Using these methods, the researchers confirmed the presence of immature hippocampal neurons, chiefly of a type called granule cells, across a wide range of human brain samples from infancy to age 92. The immature granule cells represented usually at least a few percent of the granule cell population, even in elderly brains. The researchers did not find significant numbers of immature neurons in other regions in adult human brains.
The analysis uncovered a broad pattern of gene activity characteristic of immature granule cells, and showed how that pattern shifts during normal aging, differs between humans and mice, and is altered in Alzheimer’s disease.
Consistent with prior studies, the researchers found that the proportion of immature granule cells among all granule cells was greatly reduced in Alzheimer’s brains—by more than half compared to age-matched non-Alzheimer’s brains.
Further hinting at the power of this type of analysis for exploring disease origins, the researchers looked at the expression, across the lifespan in immature granule cells, of known risk genes for brain disorders including Alzheimer’s and autism spectrum disorders. They found that several of these risk genes began to be expressed in immature granule cells at ages when the linked disorder is thought to arise.
The study included the identification of the hippocampal progenitor cells that derive from neural stem cells and, in turn, give birth to new granule cells. These experiments indicated that the progenitors are relatively scarce, but serve as steady sources of new granule cells, which mature very slowly, over time spans of a year or more.

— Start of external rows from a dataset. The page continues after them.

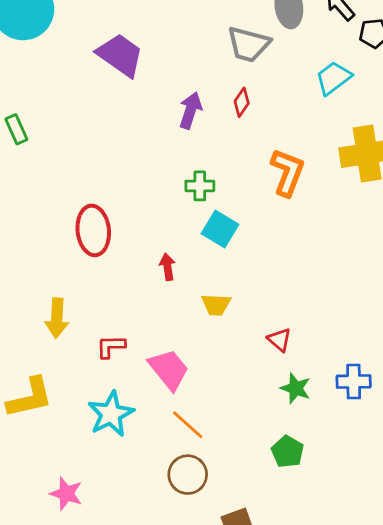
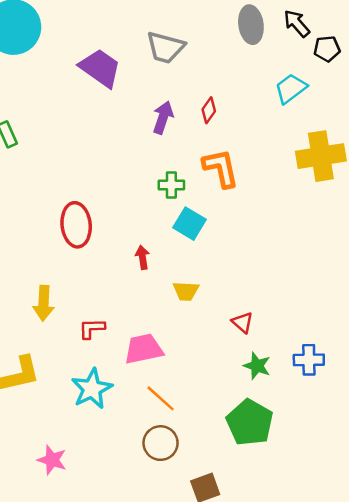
gray trapezoid: (248, 44) -> (165, 48), moved
orange L-shape: (288, 172) -> (221, 168), moved, turned -33
pink trapezoid: (169, 369) -> (144, 349), turned -63
green pentagon: (288, 452) -> (250, 423), size x1.6

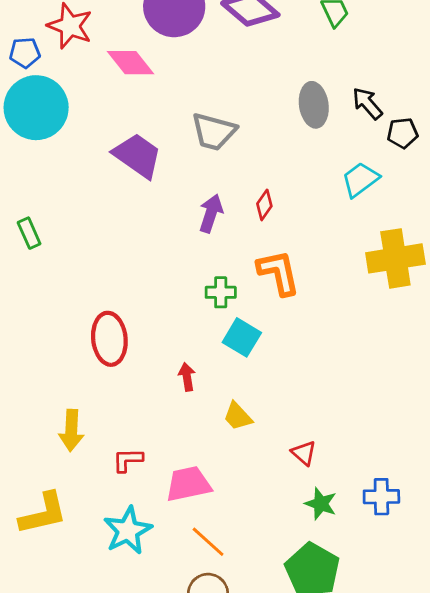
yellow trapezoid: (186, 291) -> (238, 416), turned 44

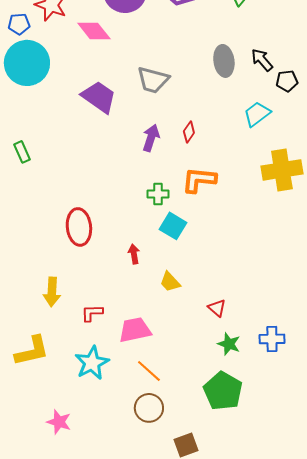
orange L-shape: (279, 273) -> (199, 180), turned -72

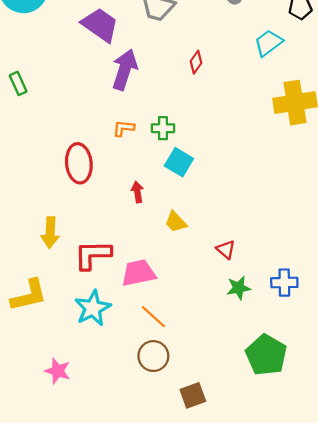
purple arrow: (151, 138) -> (125, 70), moved, size x1.4
orange L-shape: (199, 180) -> (124, 128), moved, size x0.6
red L-shape: (92, 313) -> (93, 255), size x1.6
green star: (229, 344) -> (239, 288), turned -30
green pentagon: (223, 391) -> (266, 355), moved

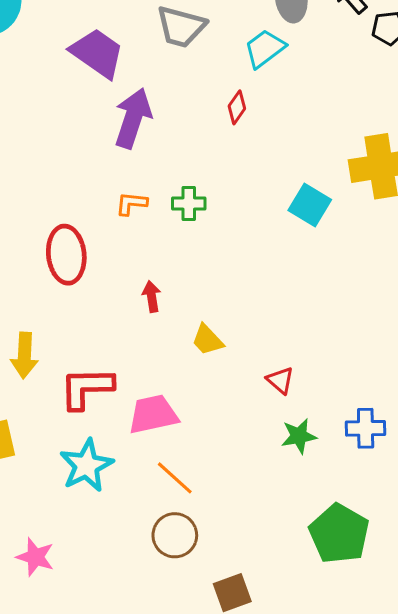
cyan trapezoid: (268, 43) -> (265, 48), moved
cyan square: (179, 162) -> (310, 205), moved

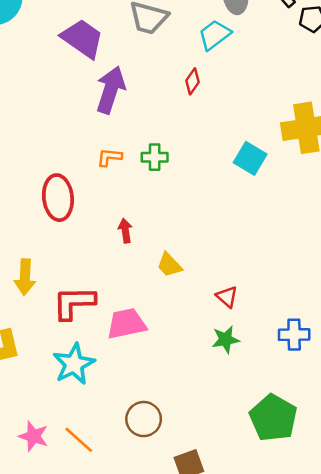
green star: (299, 436) -> (226, 340), moved
orange line: (175, 478) -> (79, 440), moved

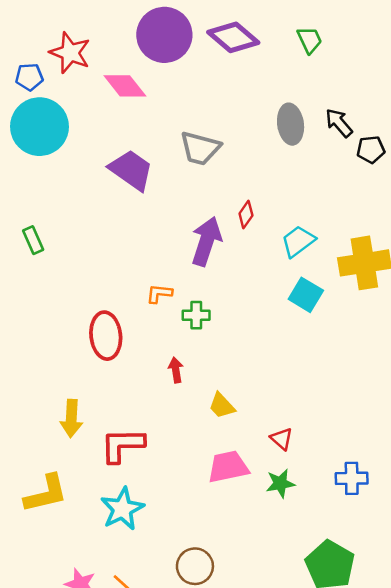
cyan trapezoid: (215, 35) -> (298, 241), moved
purple arrow: (111, 90) -> (206, 241), moved
green cross: (155, 157) -> (196, 315), moved
pink trapezoid: (126, 324) -> (228, 467), moved

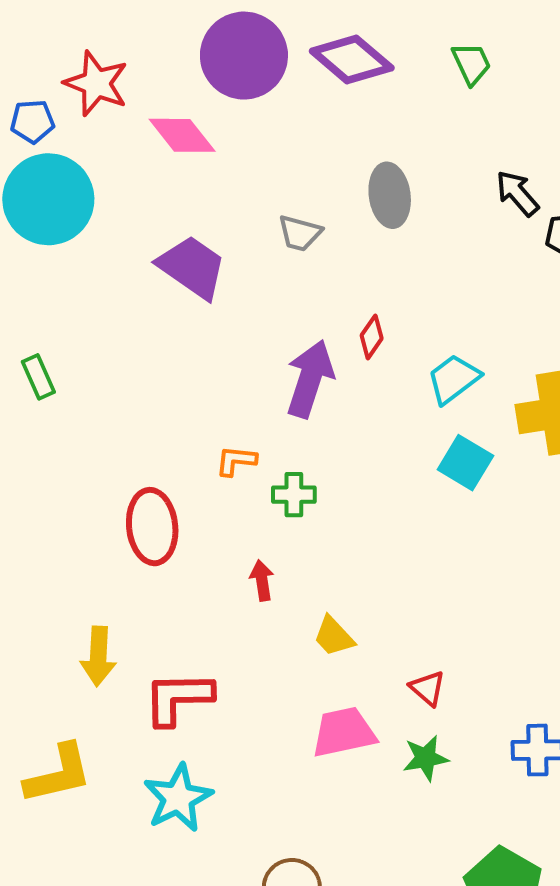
gray ellipse: (291, 124) -> (390, 195), moved
gray trapezoid: (200, 148) -> (300, 233), size x0.7

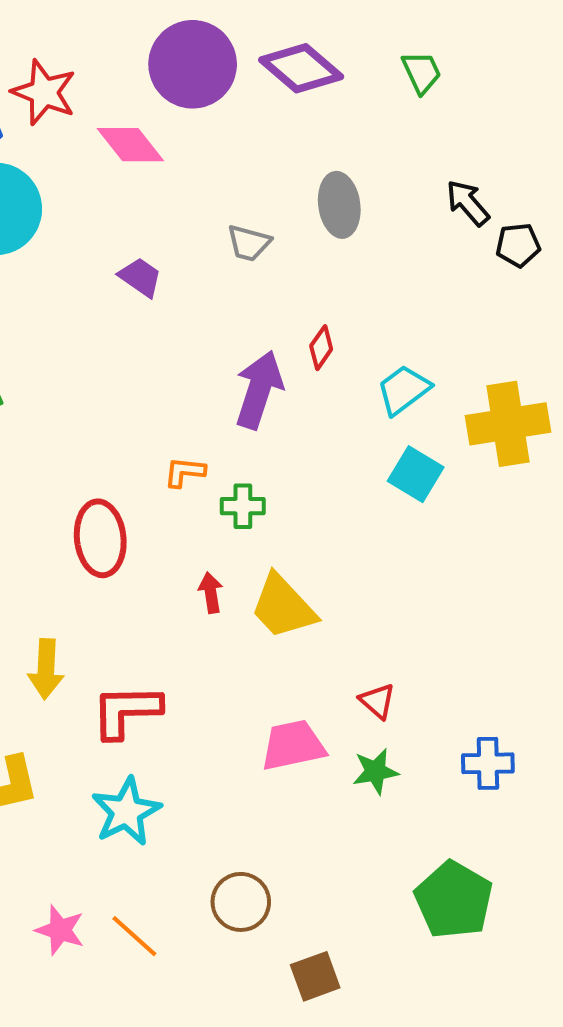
purple trapezoid: (192, 267) -> (140, 277), size x0.6
yellow trapezoid: (334, 636) -> (283, 607), moved, size x1.6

“In the future, we hope this type of research can help to further understand the causes of brain diseases like psychiatric disorders and Alzheimer’s, which can inform the possibility of treating these diseases,” said senior author Guo-li Ming, MD, Ph.D., a Perelman Professor of Neuroscience.
Molecular landscapes of human hippocampal immature neurons across lifespan
Immature dentate granule cells (imGCs) arising from adult hippocampal neurogenesis contribute to plasticity and unique brain functions in rodents and are dysregulated in multiple human neurological disorders. Little is known about the molecular characteristics of adult human hippocampal imGCs, and even their existence is under debate.
Here we performed single-nucleus RNA sequencing aided by a validated machine learning-based analytic approach to identify imGCs and quantify their abundance in the human hippocampus at different stages across the lifespan.
We identified common molecular hallmarks of human imGCs across the lifespan and observed age-dependent transcriptional dynamics in human imGCs that suggest changes in cellular functionality, niche interactions and disease relevance, that differ from those in mice. We also found a decreased number of imGCs with altered gene expression in Alzheimer’s disease.
Finally, we demonstrated the capacity for neurogenesis in the adult human hippocampus with the presence of rare dentate granule cell fate-specific proliferating neural progenitors and with cultured surgical specimens.
Together, our findings suggest the presence of a substantial number of imGCs in the adult human hippocampus via low-frequency de novo generation and protracted maturation, and our study reveals their molecular properties across the lifespan and in Alzheimer’s disease.